L’equipaggio volante era famoso quanto Usain Bolt e persino più veloce. Con il tempo sono diventati folklore e dopo un’ultima, un po’ bolsa, partecipazione a Salt Lake City, nel 2002, sono spariti. Sarebbe meglio dire sciolti, come capita alle band improvvisamente famose che per qualche anno sono il centro dell’attenzione e poi si ritrovano a ripetere gli stessi successi davanti a un pubblico sempre meno coinvolto. Così tentano la carriera solista. Loro hanno proprio cambiato mestiere, hanno lasciato la Giamaica e non per il bob, per lo più per affari anche se Nelson Chris Stokes, allora l’ultimo arrivato del gruppo, oggi è capo della federazione sport invernali in Giamaica. Qualunque cosa voglia dire. Watts ha ripreso la sua s e si è ritirato e trasferito a Evanston, in Wyoming. Molti anni dopo, con moglie e figlio, è andato a visitare il centro di preparazione del bob Usa, a Park City «e mi sono sentito vivo. Dovevo riprovare».

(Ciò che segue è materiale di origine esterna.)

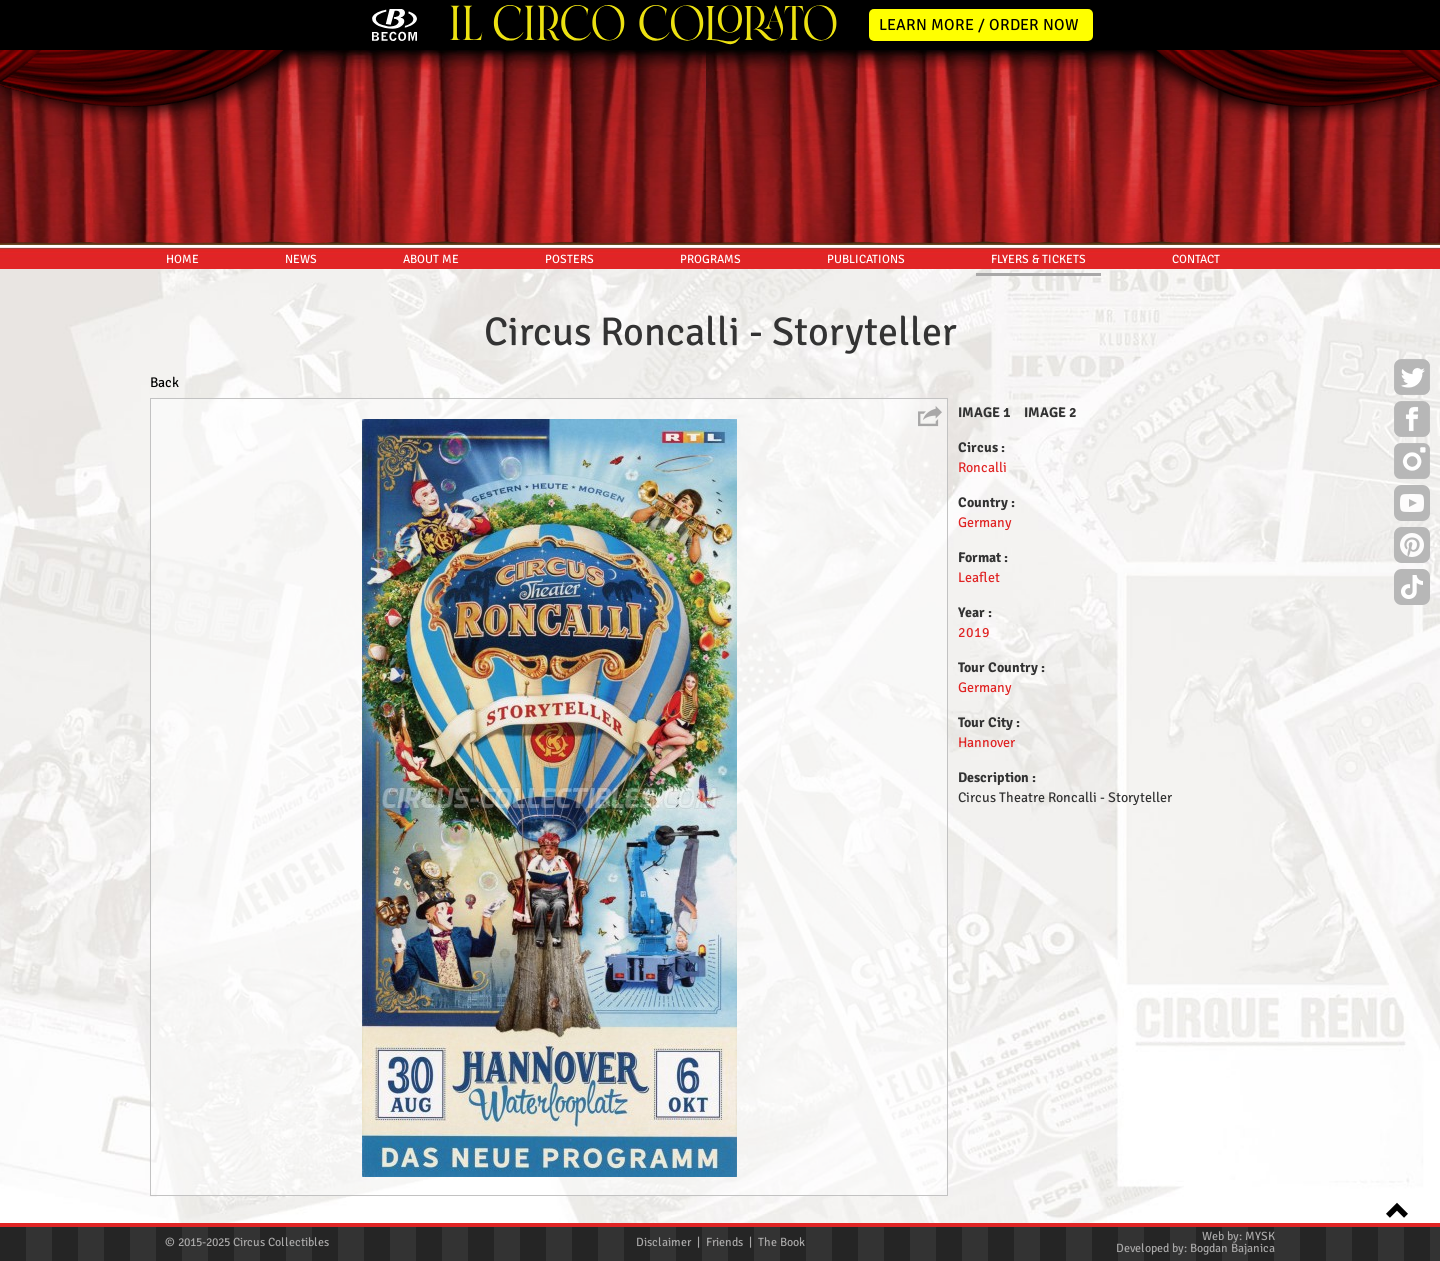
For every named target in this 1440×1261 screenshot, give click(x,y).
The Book (781, 1242)
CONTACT (1196, 259)
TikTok (1412, 590)
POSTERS (569, 259)
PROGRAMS (710, 259)
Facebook (1412, 422)
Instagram (1412, 464)
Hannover (986, 742)
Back (164, 382)
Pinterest (1412, 548)
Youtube (1412, 506)
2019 (974, 632)
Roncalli (982, 467)
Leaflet (979, 577)
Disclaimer (663, 1242)
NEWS (301, 259)
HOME (182, 259)
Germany (985, 522)
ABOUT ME (431, 259)
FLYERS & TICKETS (1038, 259)
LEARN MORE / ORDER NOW (979, 25)
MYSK (1260, 1236)
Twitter (1412, 380)
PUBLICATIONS (866, 259)
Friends (724, 1242)
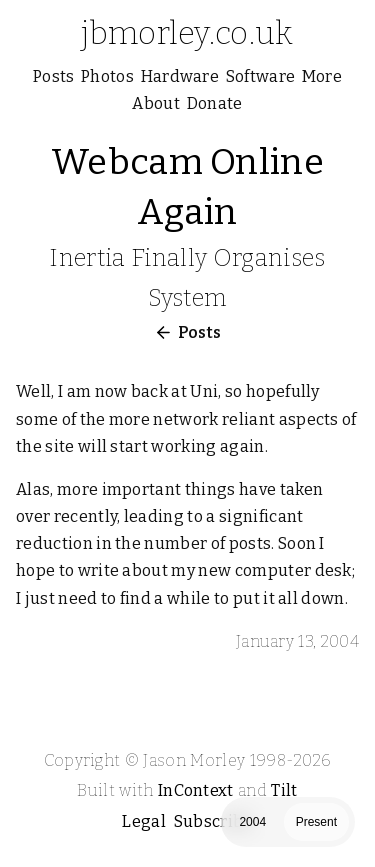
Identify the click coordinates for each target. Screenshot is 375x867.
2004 (252, 822)
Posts (200, 332)
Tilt (284, 790)
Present (316, 822)
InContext (196, 790)
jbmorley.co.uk (187, 33)
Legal (144, 821)
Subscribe (213, 821)
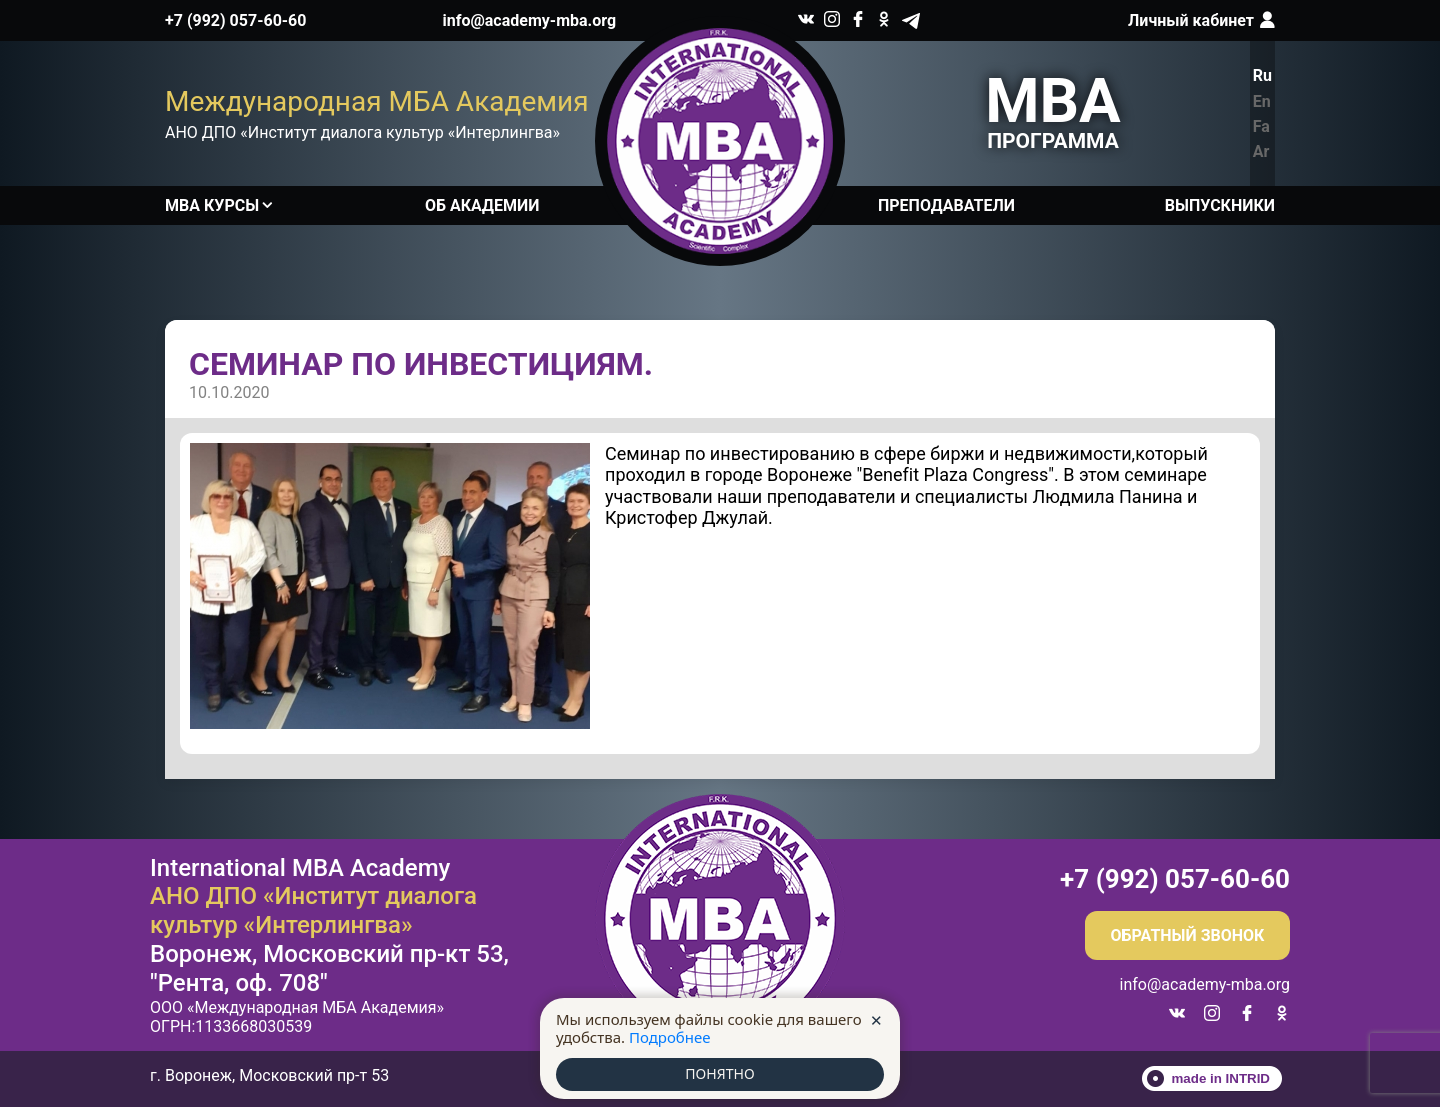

Solo che la favola era passata di moda e al progetto servivano finanze. Watts ha investito i suoi risparmi e trovato un nuovo compagno, Marvin Dixon, un velocista mancato. I due si sono allenati, sono migliorati e partiti a caccia della qualificazione. Dopo 30 gare sono ai Giochi, peccato che i soldi siano finiti e ancora non sanno se si possono permettere il viaggio a Sochi. Watts garantisce che il quinto posto ottenuto la settimana scorsa, il miglior piazzamento raggiunto, li ha portati a un altro livello. Hanno persino rischiato perché non si potevano permettere l’ultima trasferta in Europa: «Mai stati così forti, ho 46 anni e ne dimostro 30. Il salvadanaio l’ho già rotto, non c’è più nulla e un altro trasferimento non potevamo affrontarlo». Anche l’allenatore, Tom Samuel, un canadese, ex rivale, convertito (gratis) alla causa, certifica la scommessa: «Ce la facciamo, nel 1988, all’esordio, la Giamaica si è cappottata. Ora siamo competitivi». Ieri la notizia ufficiale, non ci sono altri team che possono superarli, così il bob reggae dovrà tornare a vendere sogni perché magari il viaggio in Svizzera si poteva saltare ma quello in Russia no. E qualcuno deve pagarlo: «Avrò una ventina di giorni per trovare sponsor porta a porta, abbiamo già ricevuto delle donazioni e qualche proposta importante gira, serve solo il biglietto per la Russia. Possiamo ancora essere un’ispirazione». La Disney è avvertita.